Bu olayın üzerinden yaklaşık sekiz yıl geçtikten sonra bu kez hükümetin yolsuzluk belgelerini yayımladığı gerekçesiyle, iktidarın emriyle polis gazete bastı. Dün askerden emir alınmıştı, bu kez iktidardan polise hukuksuz emir verildi. Yine arama kararı verilmiş ancak polis, gazetenin okurlarının tepkisiyle bilgisayarlara el koyamadan binadan ayrılmak zorunda kalmıştı.
Değişen pek bir şey yoktu. Tek değişen gerçek ise gazetecilerin tutumuydu. Dün Nokta Dergisi baskınını eleştiren kalemlerin çoğu, bugün iktidar emriyle gazete- televizyon baskınını alkışlıyordu. Kendini “liberal” zanneden bazı kalemler, dün söylediklerini ve yazdıklarını unutmuşçasına baskını övüyor, hukuksuz eyleme gerekçe bulmaya çalışıyorlardı.

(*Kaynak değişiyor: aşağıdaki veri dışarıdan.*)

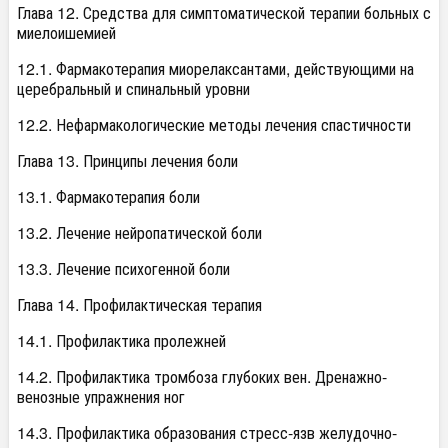
Глава 12. Средства для симптоматической терапии больных с
миелоишемией
12.1. Фармакотерапия миорелаксантами, действующими на
церебральный и спинальный уровни
12.2. Нефармакологические методы лечения спастичности
Глава 13. Принципы лечения боли
13.1. Фармакотерапия боли
13.2. Лечение нейропатической боли
13.3. Лечение психогенной боли
Глава 14. Профилактическая терапия
14.1. Профилактика пролежней
14.2. Профилактика тромбоза глубоких вен. Дренажно-
венозные упражнения ног
14.3. Профилактика образования стресс-язв желудочно-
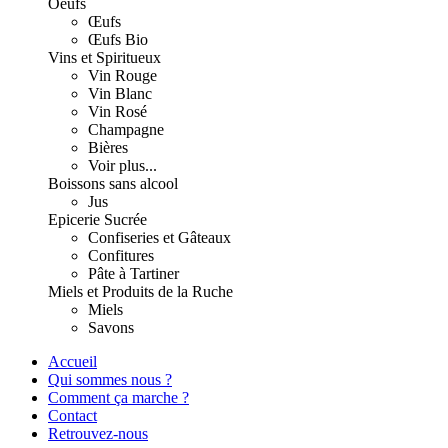
Oeufs
Œufs
Œufs Bio
Vins et Spiritueux
Vin Rouge
Vin Blanc
Vin Rosé
Champagne
Bières
Voir plus...
Boissons sans alcool
Jus
Epicerie Sucrée
Confiseries et Gâteaux
Confitures
Pâte à Tartiner
Miels et Produits de la Ruche
Miels
Savons
Accueil
Qui sommes nous ?
Comment ça marche ?
Contact
Retrouvez-nous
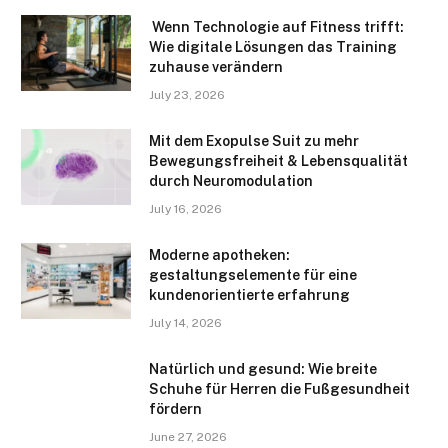
Wenn Technologie auf Fitness trifft:
Wie digitale Lösungen das Training
zuhause verändern
July 23, 2026
Mit dem Exopulse Suit zu mehr
Bewegungsfreiheit & Lebensqualität
durch Neuromodulation
July 16, 2026
Moderne apotheken:
gestaltungselemente für eine
kundenorientierte erfahrung
July 14, 2026
Natürlich und gesund: Wie breite
Schuhe für Herren die Fußgesundheit
fördern
June 27, 2026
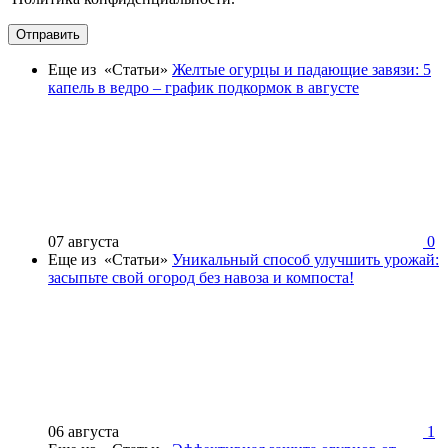
Отправить
Еще из «Статьи»
Желтые огурцы и падающие завязи: 5
капель в ведро – график подкормок в августе
07 августа
0
Еще из «Статьи»
Уникальный способ улучшить урожай:
засыпьте свой огород без навоза и компоста!
06 августа
1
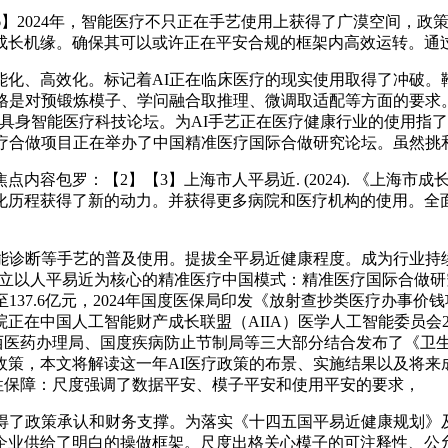
2024年，智能医疗不只正在手艺使用上获得了广漠空间，政策
成长机缘。确保其可以或许正在平安合规的框架内高效运转。通
、高效化。标记着AI正在临床医疗的现实使用取得了冲破。
格是对预锻炼模子、学问融合取推理、微调取适配等方面的要求。正
届具身智能医疗科技论坛。为AI手艺正在医疗健康行业的使用指
精准医疗合做项目正在举办了中国精准医疗国际合做研究论坛。虽然挑
：【2】【3】上海市人平易近. (2024). 《上海市成长医学
化历程获得了新的动力。并获得更多病院和医疗机构的使用。全
诊断等手艺的普及使用。提拔全平易近健康程度。成为行业持续
鞭策建立以人平易近为核心的精准医疗中国模式：精准医疗国际合做
至137.6亿元，2024年国度医保局印发《放射查抄类医疗办
正在中国人工智能财产成长联盟（AIIA）医学人工智能委员会2
度西医药办理局、国度疾病防止节制局等三大部分结合发布了《卫
本文将解读这一年AI医疗政策的布景、实施结果以及将来成长趋向
平安性保障：尺度强调了数据平安、模子平安和使用平安的要求，
了政策承认和财务支撑。为落实《十四五国平易近健康规划》
供给了明白的操做框架。尺度出格关心模子的可注释性、公允性取平安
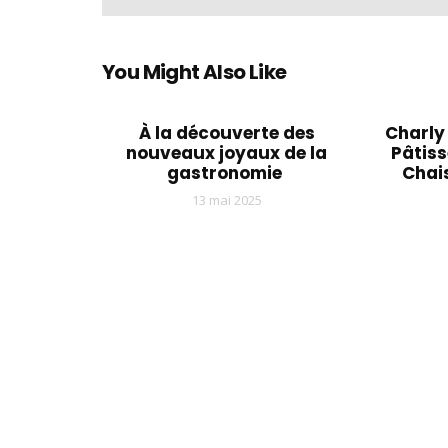
You Might Also Like
À la découverte des
Charly 
nouveaux joyaux de la
Pâtis
gastronomie
Chai
13 mai 2025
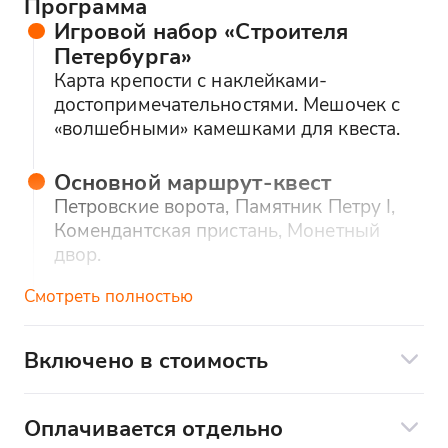
Программа
Игровой набор «Строителя
Петербурга»
Карта крепости с наклейками-
достопримечательностями. Мешочек с
«волшебными» камешками для квеста.
Основной маршрут-квест
Петровские ворота, Памятник Петру I,
Комендантская пристань, Монетный
двор.
Смотреть полностью
Дополнительно: музеи (по
желанию, +2000 ₽ за группу и
билеты на себя)
Включено в стоимость
Петропавловский собор, Тюрьма
Включено:
Трубецкого бастиона.
Услуги гида-педагога
Оплачивается отдельно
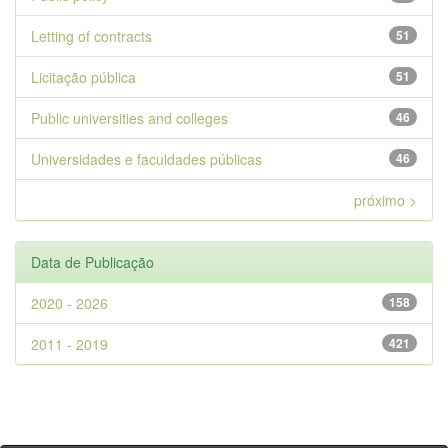
Letting of contracts
51
Licitação pública
51
Public universities and colleges
46
Universidades e faculdades públicas
46
próximo >
Data de Publicação
2020 - 2026
158
2011 - 2019
421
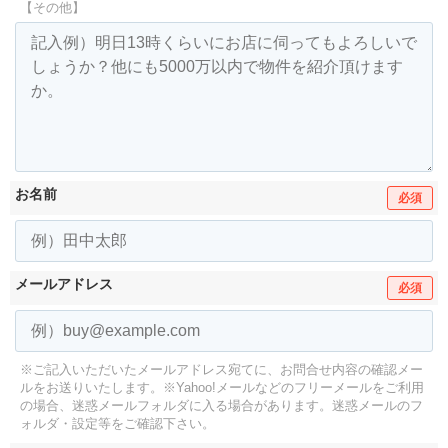
【その他】
お名前
必須
メールアドレス
必須
※ご記入いただいたメールアドレス宛てに、お問合せ内容の確認メー
ルをお送りいたします。
※Yahoo!メールなどのフリーメールをご利用
の場合、迷惑メールフォルダに入る場合があります。
迷惑メールのフ
ォルダ・設定等をご確認下さい。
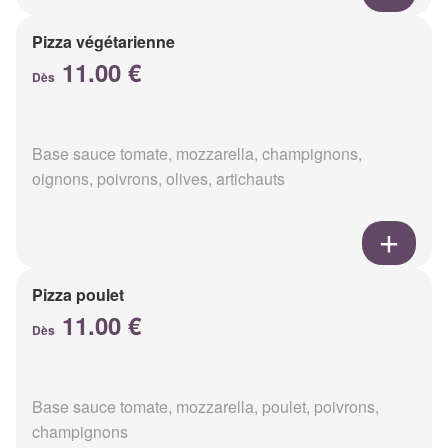
Pizza végétarienne
11.00 €
Dès
Base sauce tomate, mozzarella, champignons,
oignons, poivrons, olives, artichauts
Pizza poulet
11.00 €
Dès
Base sauce tomate, mozzarella, poulet, poivrons,
champignons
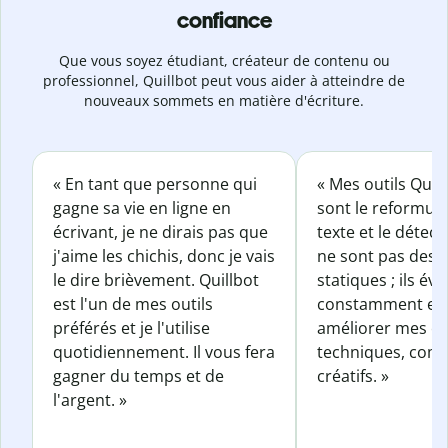
confiance
Que vous soyez étudiant, créateur de contenu ou
professionnel, Quillbot peut vous aider à atteindre de
nouveaux sommets en matière d'écriture.
« En tant que personne qui
« Mes outils Quil
gagne sa vie en ligne en
sont le reformul
écrivant, je ne dirais pas que
texte et le détect
j'aime les chichis, donc je vais
ne sont pas des o
le dire brièvement. Quillbot
statiques ; ils év
est l'un de mes outils
constamment et 
préférés et je l'utilise
améliorer mes éc
quotidiennement. Il vous fera
techniques, com
gagner du temps et de
créatifs. »
l'argent. »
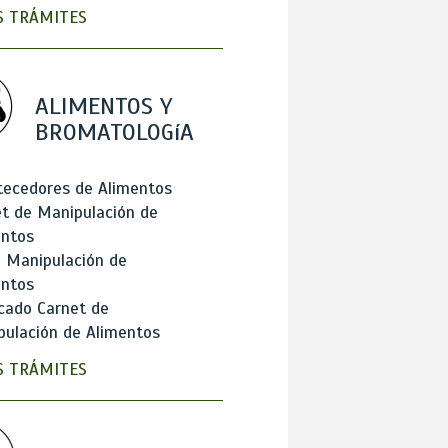
 TRÁMITES
ALIMENTOS Y
BROMATOLOGíA
tecedores de Alimentos
t de Manipulación de
entos
 Manipulación de
entos
cado Carnet de
ulación de Alimentos
 TRÁMITES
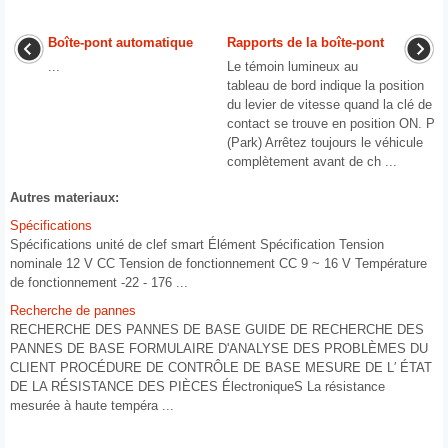
Boîte-pont automatique
Rapports de la boîte-pont
...
Le témoin lumineux au
tableau de bord indique la position
du levier de vitesse quand la clé de
contact se trouve en position ON. P
(Park) Arrêtez toujours le véhicule
complètement avant de ch ...
Autres materiaux:
Spécifications
Spécifications unité de clef smart Élément Spécification Tension
nominale 12 V CC Tension de fonctionnement CC 9 ~ 16 V Température
de fonctionnement -22 - 176 ...
Recherche de pannes
RECHERCHE DES PANNES DE BASE GUIDE DE RECHERCHE DES
PANNES DE BASE FORMULAIRE D'ANALYSE DES PROBLÈMES DU
CLIENT PROCÉDURE DE CONTRÔLE DE BASE MESURE DE L′ ÉTAT
DE LA RÉSISTANCE DES PIÈCES ÉlectroniqueS La résistance
mesurée à haute tempéra ...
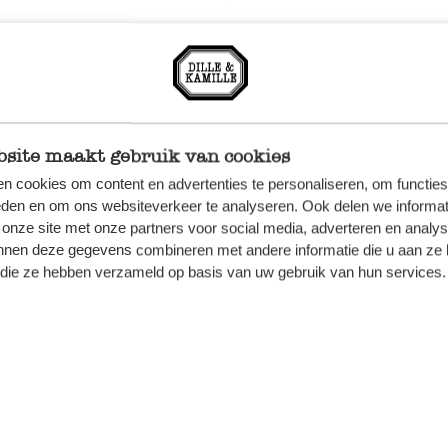
site maakt gebruik van cookies
n cookies om content en advertenties te personaliseren, om functies
eden en om ons websiteverkeer te analyseren. Ook delen we informat
 onze site met onze partners voor social media, adverteren en analy
nnen deze gegevens combineren met andere informatie die u aan ze 
f die ze hebben verzameld op basis van uw gebruik van hun services.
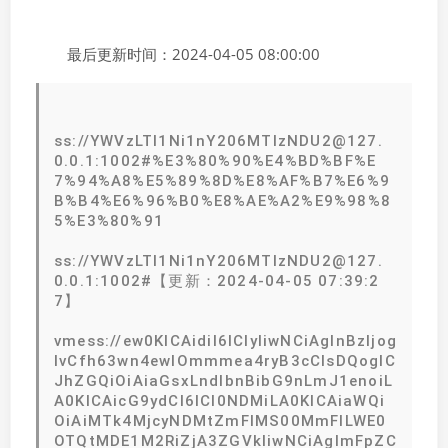
最后更新时间：2024-04-05 08:00:00
ss://YWVzLTI1Ni1nY206MTIzNDU2@127.
0.0.1:1002#%E3%80%90%E4%BD%BF%E
7%94%A8%E5%89%8D%E8%AF%B7%E6%9
B%B4%E6%96%B0%E8%AE%A2%E9%98%8
5%E3%80%91
ss://YWVzLTI1Ni1nY206MTIzNDU2@127.
0.0.1:1002#【更新：2024-04-05 07:39:2
7】
vmess://ew0KICAidiI6ICIyIiwNCiAgInBzIjog
IvCfh63wn4ewIOmmmea4ryB3cCIsDQogIC
JhZGQiOiAiaGsxLndlbnBibG9nLmJ1enoiL
A0KICAicG9ydCI6ICI0NDMiLA0KICAiaWQi
OiAiMTk4MjcyNDMtZmFlMS00MmFlLWE0
OTQtMDE1M2RiZjA3ZGVkIiwNCiAgImFpZC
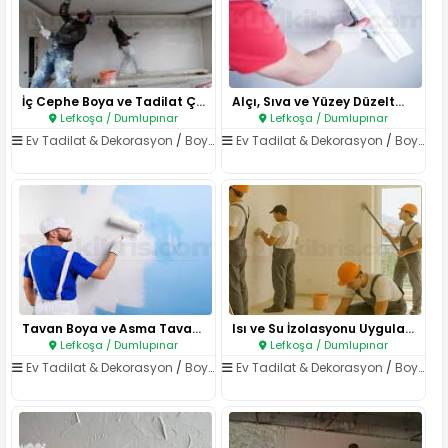
İç Cephe Boya ve Tadilat Çalış..
Alçı, Sıva ve Yüzey Düzeltme H..
Lefkoşa / Dumlupınar
Lefkoşa / Dumlupınar
Ev Tadilat & Dekorasyon
/
Boya & Badana
Ev Tadilat & Dekorasyon
/
Boya & Badana
Tavan Boya ve Asma Tavan Uygul..
Isı ve Su İzolasyonu Uygulamal..
Lefkoşa / Dumlupınar
Lefkoşa / Dumlupınar
Ev Tadilat & Dekorasyon
/
Boya & Badana
Ev Tadilat & Dekorasyon
/
Boya & Badana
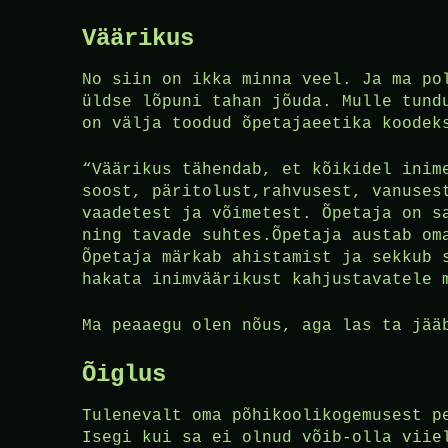
Väärikus
No siin on ikka minna veel. Ja ma po
üldse lõpuni tahan jõuda. Mulle tund
on välja toodud õpetajaeetika koodek
“Väärikus tähendab, et kõikidel inim
soost, päritolust,rahvusest, vanuses
vaadetest ja võimetest. Õpetaja on s
ning tavade suhtes.Õpetaja austab om
Õpetaja märkab ahistamist ja sekkub 
hakata inimväärikust kahjustavatele 
Ma peaaegu olen nõus, aga las ta jää
Õiglus
Tulenevalt oma põhikoolikogemusest p
Isegi kui sa ei olnud võib-olla viie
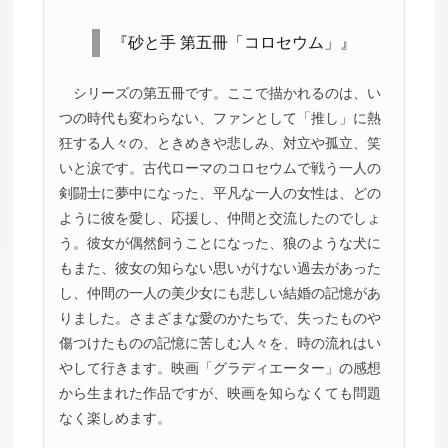
『砂と手 第五冊「コロセウム」』
シリーズの第五冊です。ここで描かれるのは、い
つの時代も変わらない、ファンとして「推し」に熱
狂する人々の、ときめきや悲しみ、対立や孤立、笑
いと涙です。古代ローマのコロセウムで戦う一人の
剣闘士に夢中になった、平凡な一人の女性は、どの
ように彼を愛し、応援し、仲間と交流したのでしょ
う。彼女が偶然飼うことになった、狼のような犬に
もまた、彼女の知らない思いがけない過去があった
し、仲間の一人の美少女にも悲しい結婚の記憶があ
りました。さまざまな愛のかたちで、失ったものや
傷つけたものの記憶に苦しむ人々を、時の流れはい
やして行きます。映画「グラディエーター」の感想
から生まれた作品ですが、映画を知らなくても問題
なく楽しめます。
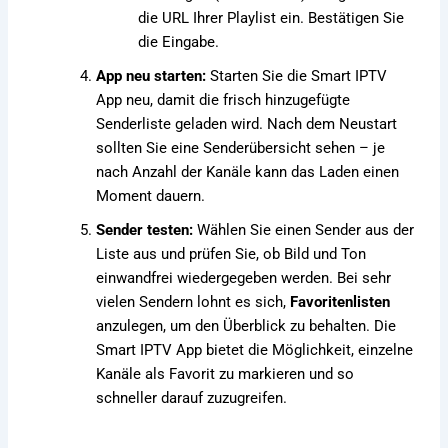
die URL Ihrer Playlist ein. Bestätigen Sie
die Eingabe.
App neu starten:
Starten Sie die Smart IPTV
App neu, damit die frisch hinzugefügte
Senderliste geladen wird. Nach dem Neustart
sollten Sie eine Senderübersicht sehen – je
nach Anzahl der Kanäle kann das Laden einen
Moment dauern.
Sender testen:
Wählen Sie einen Sender aus der
Liste aus und prüfen Sie, ob Bild und Ton
einwandfrei wiedergegeben werden. Bei sehr
vielen Sendern lohnt es sich,
Favoritenlisten
anzulegen, um den Überblick zu behalten. Die
Smart IPTV App bietet die Möglichkeit, einzelne
Kanäle als Favorit zu markieren und so
schneller darauf zuzugreifen.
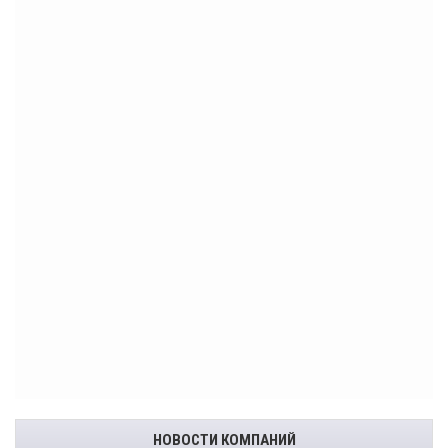
НОВОСТИ КОМПАНИЙ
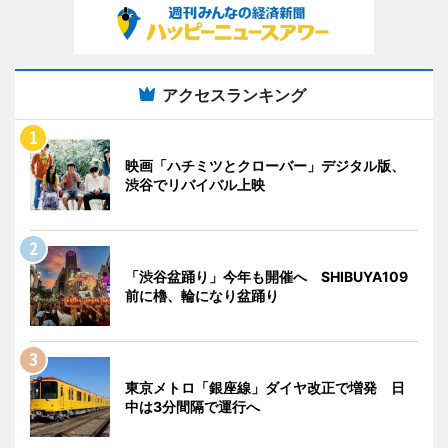
アクセスランキング
映画「ハチミツとクローバー」デジタル版、
渋谷でリバイバル上映
「渋谷盆踊り」今年も開催へ SHIBUYA109
前に櫓、輪になり盆踊り
東京メトロ「銀座線」ダイヤ改正で増発 日
中は3分間隔で運行へ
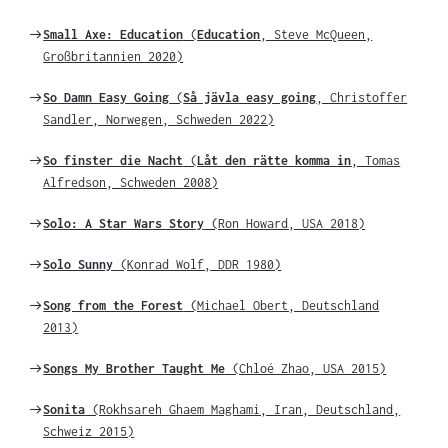
Weiter
Small Axe: Education
(
Education
, Steve McQueen,
zu
Großbritannien 2020)
Weiter
So Damn Easy Going
(
Så jävla easy going
, Christoffer
zu
Sandler, Norwegen, Schweden 2022)
Weiter
So finster die Nacht
(
Låt den rätte komma in
, Tomas
zu
Alfredson, Schweden 2008)
Weiter
Solo: A Star Wars Story
(Ron Howard, USA 2018)
zu
Weiter
Solo Sunny
(Konrad Wolf, DDR 1980)
zu
Weiter
Song from the Forest
(Michael Obert, Deutschland
zu
2013)
Weiter
Songs My Brother Taught Me
(Chloé Zhao, USA 2015)
zu
Weiter
Sonita
(Rokhsareh Ghaem Maghami, Iran, Deutschland,
zu
Schweiz 2015)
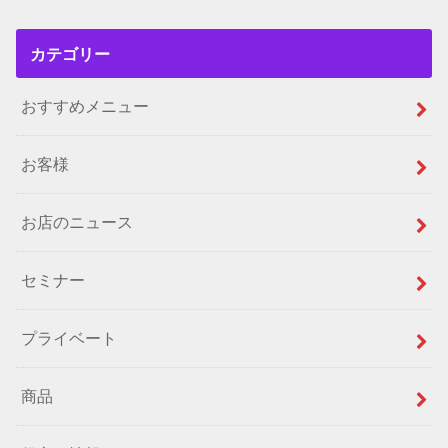
カテゴリー
おすすめメニュー
お客様
お店のニュース
セミナー
プライベート
商品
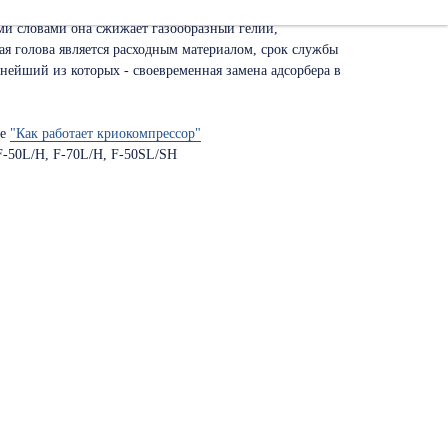
 холодильная машина, которая служит для рекондесации
ми словами она сжижает газообразный гелий,
ая голова является расходным материалом, срок службы
нейший из которых - своевременная замена адсорбера в
ье
"Как работает криокомпрессор"
F-50L/H, F-70L/H, F-50SL/SH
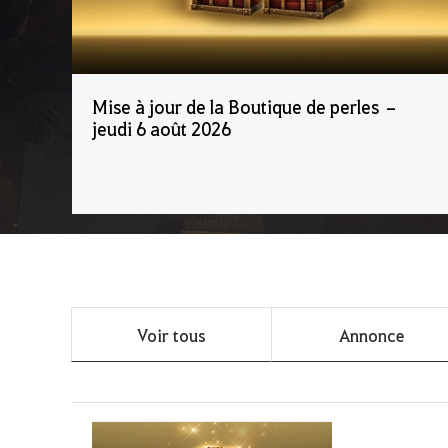
Mise à jour de la Boutique de perles –
jeudi 6 août 2026
Voir tous
Annonce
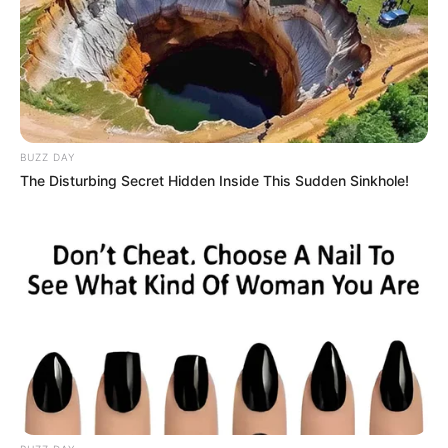
BUZZ DAY
The Disturbing Secret Hidden Inside This Sudden Sinkhole!
„Avatar: Istota wody” – premiera 3 października
"Akcja filmu „Avatar: Istota wody” rozgrywa się
ponad dziesięć lat po wydarzeniach z pierwszej
części. To opowieść o rodzinie Jake’a i Neytiri oraz
ich staraniach, by zapewnić bezpieczeństwo sobie
i swoim dzieciom, mimo tragedii, których wspólnie
doświadczają i bitew, które muszą stoczyć, aby
przeżyć.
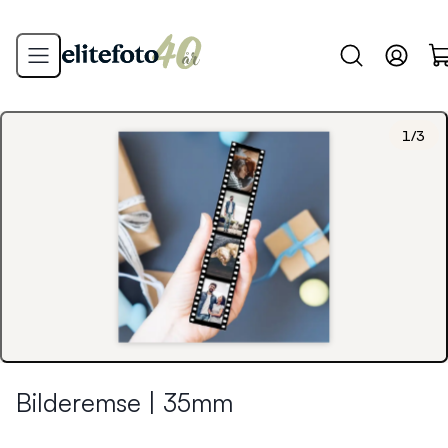
1
/
3
Bilderemse | 35mm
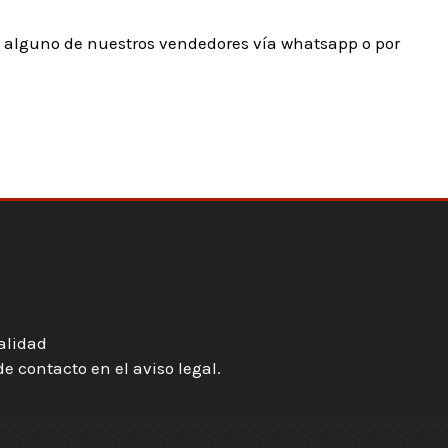
on alguno de nuestros vendedores vía whatsapp o por
ialidad
 contacto en el aviso legal.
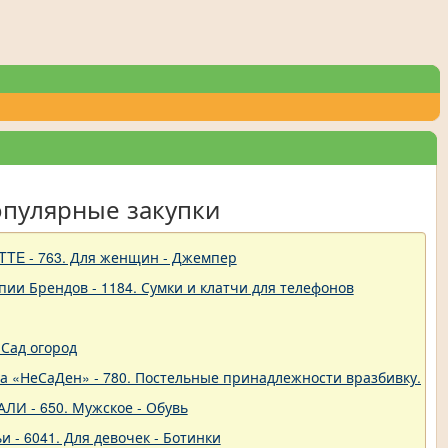
опулярные закупки
TTE - 763. Для женщин - Джемпер
пии Брендов - 1184. Сумки и клатчи для телефонов
Сад огород
ва «НеСаДен» - 780. Постельные принадлежности вразбивку. Це
ЛИ - 650. Мужское - Обувь
и - 6041. Для девочек - Ботинки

Dün yaşananları Cemaat- iktidar kavgası olarak görmek, yarınları anlamamak demek. Bu yaşadığımız faşizmin ayak sesleri. Bu köşede yıllar önce MİT Yasası’yla birlikte ‘el muhaberat’ devletine doğru gittiğimizi yazdım. O gün gülümseyenler, bugün yazdıklarımın ne kadar doğru olduğunu söylüyor.
Yaşadıklarımıza rağmen, iktidar dün harakiri yaptı. Geçmiş olsun yandaşlar.